If you had agreed to his asking for your help, do you you think that would have been "enabling" behaviour on your part?
What made you say no?
I think that deep down, you realise that you have to start doing things for yourself and for your own dignity. And also, that in so doing, you are detatching, and moving him one step closer to being able to do that personal inventory.
I'm not saying that it will all change overnight. In my case, when I realised the full extent of my wife's feelings and how she was truly done, it absolutely changed my world and my previous perceptions entirely. It forced me to begin to look at myself in a way that I had never done.
While my wife said that she was glad that I was trying to get help, she did not feel that she could support me, as she thought it might give me false hope.
I do however, see your dilemma. But I think you will start to know the ways in which you can continue to support him in his SA, and where the boundaries are. Sometimes that's in the day to day stuff. Like NOT helping him pay for his house.
Also, I think sometimes as addicts, and as people, we just need to grow the F... up, Smell the coffee etc etc.
Otherwise we just drift ever onward in the bubble, the fog, addicted to the tease, the high, thinking the next one will save us, and using other people as objects of our gratification.
I think the book will help you a lot. It was one which I read at the outset of my present journey, and it really gave me a lot of info on my status.
I know you mentioned that your H is also a counseller. Has he read this book? I would certainly read it, digest it, and then pass it along to him if he's at all open to it.

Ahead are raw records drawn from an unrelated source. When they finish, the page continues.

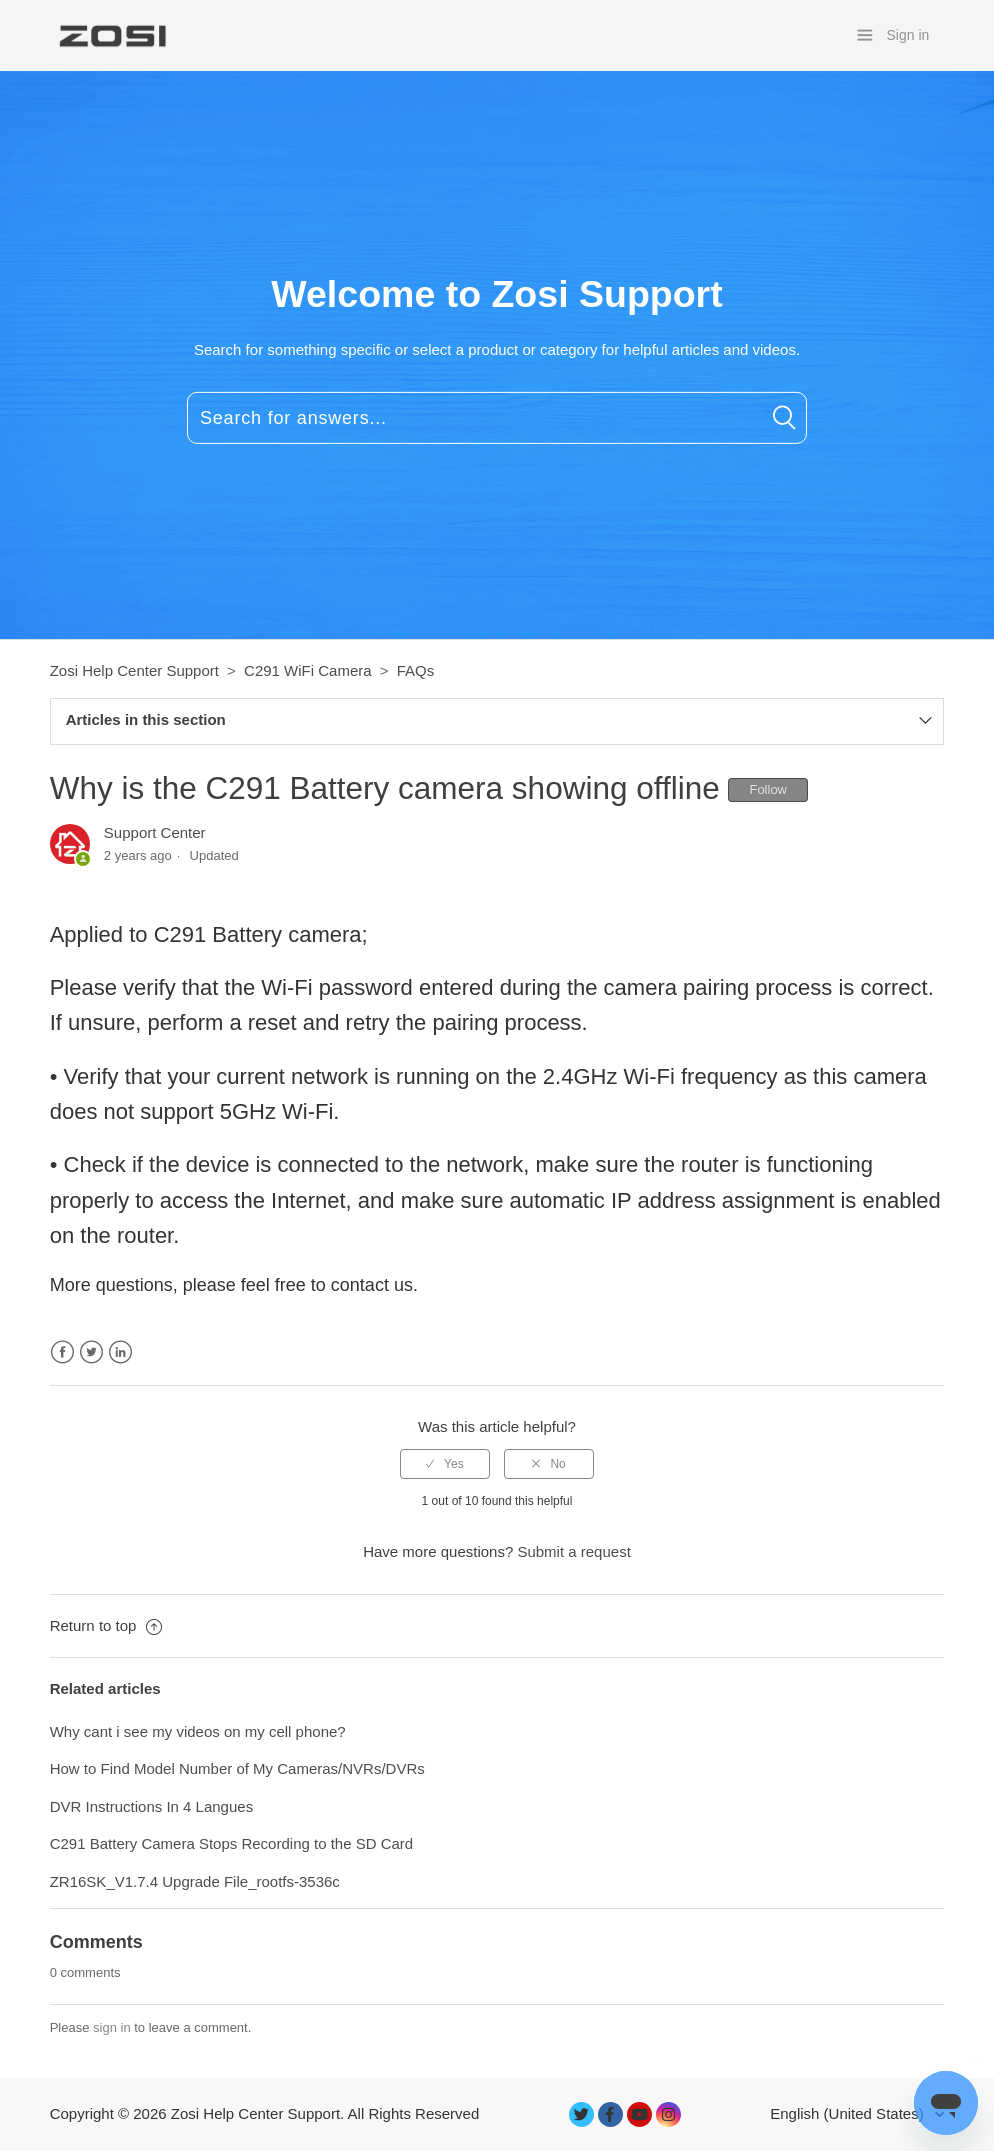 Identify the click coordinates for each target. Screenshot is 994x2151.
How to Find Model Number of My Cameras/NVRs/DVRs (237, 1768)
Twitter (91, 1352)
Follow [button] (768, 789)
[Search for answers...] (497, 418)
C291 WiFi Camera (308, 670)
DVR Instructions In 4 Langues (151, 1806)
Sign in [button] (908, 35)
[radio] (445, 1464)
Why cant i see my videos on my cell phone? (198, 1731)
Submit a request (573, 1551)
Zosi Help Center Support (134, 670)
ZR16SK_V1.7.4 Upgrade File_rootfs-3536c (195, 1881)
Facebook (62, 1352)
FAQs (416, 670)
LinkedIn (120, 1352)
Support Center (155, 832)
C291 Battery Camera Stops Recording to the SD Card (232, 1843)
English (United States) (849, 2113)
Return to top (106, 1625)
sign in (112, 2027) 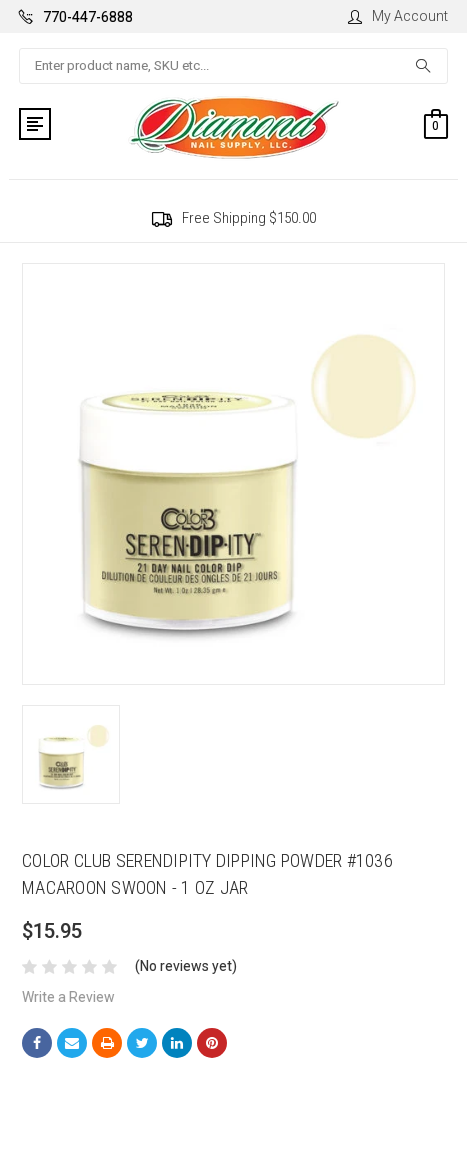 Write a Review (68, 997)
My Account (398, 16)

If he has been more open to you, and revealed that secretive shameful behaviour that he's been covering up and maintaining for so long, then perhaps it is a sign that he is becoming more self-aware.
I know when I read the first few pages, I realised that I had developed a problem. Knowledge is power.
Take care now, and I hope things will start to improve soon for you.
I really think that your saying NO to him, was a real step for you.
me: 45 w: 43 Married 19yrs Separated 6 months 2 children Bomb April2008 OM/EA May 2008. Not filed yet.